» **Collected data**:
###

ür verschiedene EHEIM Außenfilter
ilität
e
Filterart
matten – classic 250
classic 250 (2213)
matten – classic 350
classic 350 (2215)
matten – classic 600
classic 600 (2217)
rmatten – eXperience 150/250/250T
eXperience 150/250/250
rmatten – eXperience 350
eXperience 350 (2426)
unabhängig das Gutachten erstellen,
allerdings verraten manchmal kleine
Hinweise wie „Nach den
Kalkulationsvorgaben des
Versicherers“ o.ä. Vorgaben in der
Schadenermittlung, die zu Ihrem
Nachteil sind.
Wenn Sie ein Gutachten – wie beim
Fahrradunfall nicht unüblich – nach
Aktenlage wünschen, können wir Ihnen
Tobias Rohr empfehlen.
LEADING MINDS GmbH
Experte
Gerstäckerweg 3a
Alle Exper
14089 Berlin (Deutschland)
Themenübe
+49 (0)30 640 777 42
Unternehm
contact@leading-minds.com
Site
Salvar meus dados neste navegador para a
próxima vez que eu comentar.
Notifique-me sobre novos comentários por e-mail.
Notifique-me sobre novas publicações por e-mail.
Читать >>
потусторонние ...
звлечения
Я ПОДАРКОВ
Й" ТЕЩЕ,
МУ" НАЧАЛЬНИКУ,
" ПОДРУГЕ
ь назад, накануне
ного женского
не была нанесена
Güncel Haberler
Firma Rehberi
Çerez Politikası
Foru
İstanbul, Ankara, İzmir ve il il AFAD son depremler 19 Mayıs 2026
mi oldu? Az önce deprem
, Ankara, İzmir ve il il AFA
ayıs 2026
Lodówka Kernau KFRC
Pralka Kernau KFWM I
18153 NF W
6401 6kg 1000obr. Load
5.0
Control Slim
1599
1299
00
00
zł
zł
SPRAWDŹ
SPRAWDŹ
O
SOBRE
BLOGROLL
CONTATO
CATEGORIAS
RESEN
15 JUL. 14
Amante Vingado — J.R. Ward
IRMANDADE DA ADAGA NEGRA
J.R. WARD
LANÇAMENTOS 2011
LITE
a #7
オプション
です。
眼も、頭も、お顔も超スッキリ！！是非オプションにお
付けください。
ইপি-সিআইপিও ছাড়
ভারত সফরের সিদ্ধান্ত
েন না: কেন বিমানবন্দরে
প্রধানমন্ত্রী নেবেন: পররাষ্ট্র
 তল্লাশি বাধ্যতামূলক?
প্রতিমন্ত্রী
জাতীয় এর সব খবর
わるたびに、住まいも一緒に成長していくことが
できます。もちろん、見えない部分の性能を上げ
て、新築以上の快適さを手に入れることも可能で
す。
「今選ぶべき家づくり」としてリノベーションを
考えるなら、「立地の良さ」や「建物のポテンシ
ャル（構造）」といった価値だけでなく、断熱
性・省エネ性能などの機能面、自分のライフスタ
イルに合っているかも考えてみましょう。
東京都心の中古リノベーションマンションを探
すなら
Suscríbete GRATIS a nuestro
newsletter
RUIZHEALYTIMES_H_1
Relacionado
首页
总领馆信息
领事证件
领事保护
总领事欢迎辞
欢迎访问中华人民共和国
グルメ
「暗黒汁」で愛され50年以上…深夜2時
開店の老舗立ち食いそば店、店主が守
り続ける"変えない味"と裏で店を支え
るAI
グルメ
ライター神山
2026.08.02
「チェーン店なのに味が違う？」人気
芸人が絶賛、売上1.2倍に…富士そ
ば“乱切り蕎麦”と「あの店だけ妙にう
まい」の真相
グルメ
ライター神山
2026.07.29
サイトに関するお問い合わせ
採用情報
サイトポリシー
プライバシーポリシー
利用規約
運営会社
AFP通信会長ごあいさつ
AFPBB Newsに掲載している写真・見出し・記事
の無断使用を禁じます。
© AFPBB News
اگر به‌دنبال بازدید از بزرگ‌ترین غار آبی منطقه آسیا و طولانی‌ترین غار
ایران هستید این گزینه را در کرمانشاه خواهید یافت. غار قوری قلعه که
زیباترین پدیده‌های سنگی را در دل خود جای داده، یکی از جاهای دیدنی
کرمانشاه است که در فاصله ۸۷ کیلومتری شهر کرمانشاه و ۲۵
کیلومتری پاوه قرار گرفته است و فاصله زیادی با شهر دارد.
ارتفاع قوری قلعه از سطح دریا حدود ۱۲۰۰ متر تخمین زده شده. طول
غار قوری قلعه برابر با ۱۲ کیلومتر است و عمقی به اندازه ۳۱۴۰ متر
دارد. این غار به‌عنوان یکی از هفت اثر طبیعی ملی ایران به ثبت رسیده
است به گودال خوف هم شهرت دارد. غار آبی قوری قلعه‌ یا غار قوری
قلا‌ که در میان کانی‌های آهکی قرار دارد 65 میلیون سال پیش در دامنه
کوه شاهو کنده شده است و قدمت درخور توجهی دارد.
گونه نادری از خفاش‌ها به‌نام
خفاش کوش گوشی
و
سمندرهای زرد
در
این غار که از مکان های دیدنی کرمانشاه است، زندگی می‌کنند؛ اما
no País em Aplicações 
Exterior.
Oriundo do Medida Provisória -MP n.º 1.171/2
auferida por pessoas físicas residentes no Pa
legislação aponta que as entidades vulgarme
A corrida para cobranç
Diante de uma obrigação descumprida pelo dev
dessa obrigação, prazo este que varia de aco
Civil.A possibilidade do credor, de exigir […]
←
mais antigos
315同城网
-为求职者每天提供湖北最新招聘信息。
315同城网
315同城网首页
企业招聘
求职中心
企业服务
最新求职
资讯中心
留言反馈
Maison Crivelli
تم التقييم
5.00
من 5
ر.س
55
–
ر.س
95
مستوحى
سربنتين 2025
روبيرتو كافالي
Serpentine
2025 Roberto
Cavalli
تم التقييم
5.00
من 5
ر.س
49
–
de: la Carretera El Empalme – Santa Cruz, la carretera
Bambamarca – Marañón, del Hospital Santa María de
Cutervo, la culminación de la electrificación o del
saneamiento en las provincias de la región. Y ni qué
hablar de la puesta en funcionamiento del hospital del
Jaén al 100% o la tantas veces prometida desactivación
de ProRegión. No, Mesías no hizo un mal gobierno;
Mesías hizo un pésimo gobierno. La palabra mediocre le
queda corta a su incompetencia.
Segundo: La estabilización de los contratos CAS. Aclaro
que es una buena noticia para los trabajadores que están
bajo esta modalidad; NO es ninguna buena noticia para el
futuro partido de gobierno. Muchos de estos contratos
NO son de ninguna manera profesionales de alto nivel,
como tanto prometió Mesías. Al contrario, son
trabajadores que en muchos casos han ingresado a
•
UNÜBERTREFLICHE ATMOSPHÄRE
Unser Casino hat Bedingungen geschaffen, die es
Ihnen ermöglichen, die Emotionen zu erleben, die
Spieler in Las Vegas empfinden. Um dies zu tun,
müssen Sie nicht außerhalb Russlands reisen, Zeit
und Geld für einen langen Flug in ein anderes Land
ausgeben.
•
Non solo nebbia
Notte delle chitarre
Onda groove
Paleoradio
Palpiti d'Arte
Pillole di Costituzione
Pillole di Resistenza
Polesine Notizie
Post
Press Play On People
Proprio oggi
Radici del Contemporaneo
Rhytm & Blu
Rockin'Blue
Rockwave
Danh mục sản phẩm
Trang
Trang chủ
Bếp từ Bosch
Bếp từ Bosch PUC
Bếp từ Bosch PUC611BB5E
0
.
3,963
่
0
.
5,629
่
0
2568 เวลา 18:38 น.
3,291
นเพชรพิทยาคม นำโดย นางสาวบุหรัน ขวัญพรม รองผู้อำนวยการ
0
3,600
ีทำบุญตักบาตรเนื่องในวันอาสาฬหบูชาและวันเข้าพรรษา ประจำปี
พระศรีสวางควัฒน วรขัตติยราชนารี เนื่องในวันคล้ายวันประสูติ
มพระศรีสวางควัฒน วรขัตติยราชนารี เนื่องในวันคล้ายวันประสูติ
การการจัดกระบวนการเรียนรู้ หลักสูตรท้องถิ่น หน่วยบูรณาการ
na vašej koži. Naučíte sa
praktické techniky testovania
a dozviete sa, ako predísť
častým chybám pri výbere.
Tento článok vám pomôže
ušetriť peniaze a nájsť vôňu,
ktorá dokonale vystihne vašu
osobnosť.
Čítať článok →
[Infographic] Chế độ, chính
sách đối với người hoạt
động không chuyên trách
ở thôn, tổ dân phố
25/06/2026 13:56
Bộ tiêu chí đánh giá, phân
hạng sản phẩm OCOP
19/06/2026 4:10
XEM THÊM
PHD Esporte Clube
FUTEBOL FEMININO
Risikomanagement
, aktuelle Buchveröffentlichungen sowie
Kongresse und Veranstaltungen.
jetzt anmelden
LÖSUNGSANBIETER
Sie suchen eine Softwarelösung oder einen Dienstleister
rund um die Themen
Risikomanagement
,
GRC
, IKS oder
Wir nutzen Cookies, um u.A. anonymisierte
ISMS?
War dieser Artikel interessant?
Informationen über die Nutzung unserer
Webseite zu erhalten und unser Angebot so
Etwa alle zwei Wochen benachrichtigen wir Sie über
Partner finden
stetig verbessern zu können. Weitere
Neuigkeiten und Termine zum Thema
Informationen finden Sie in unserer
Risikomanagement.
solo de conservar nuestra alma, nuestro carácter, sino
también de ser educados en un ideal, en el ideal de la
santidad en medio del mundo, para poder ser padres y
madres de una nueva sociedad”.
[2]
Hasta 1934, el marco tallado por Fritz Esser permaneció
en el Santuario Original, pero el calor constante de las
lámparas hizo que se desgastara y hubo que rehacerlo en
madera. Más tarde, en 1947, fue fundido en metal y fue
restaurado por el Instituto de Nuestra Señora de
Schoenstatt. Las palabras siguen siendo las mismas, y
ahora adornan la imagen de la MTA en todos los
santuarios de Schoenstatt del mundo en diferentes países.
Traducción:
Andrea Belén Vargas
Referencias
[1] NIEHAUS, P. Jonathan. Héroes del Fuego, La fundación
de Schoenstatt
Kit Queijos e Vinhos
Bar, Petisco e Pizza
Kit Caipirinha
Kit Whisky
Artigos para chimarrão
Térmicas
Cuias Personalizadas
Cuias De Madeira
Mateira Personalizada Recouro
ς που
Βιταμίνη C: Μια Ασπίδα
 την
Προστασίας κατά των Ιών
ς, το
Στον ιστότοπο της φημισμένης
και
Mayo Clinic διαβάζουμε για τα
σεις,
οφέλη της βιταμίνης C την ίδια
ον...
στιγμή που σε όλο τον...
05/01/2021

###

» **WORK TASK**: Find the lines above that contain the word "فاصله" and collect them.

» **EXERCISE ANSWER**:
کرمانشاه است که در فاصله ۸۷ کیلومتری شهر کرمانشاه و ۲۵
کیلومتری پاوه قرار گرفته است و فاصله زیادی با شهر دارد.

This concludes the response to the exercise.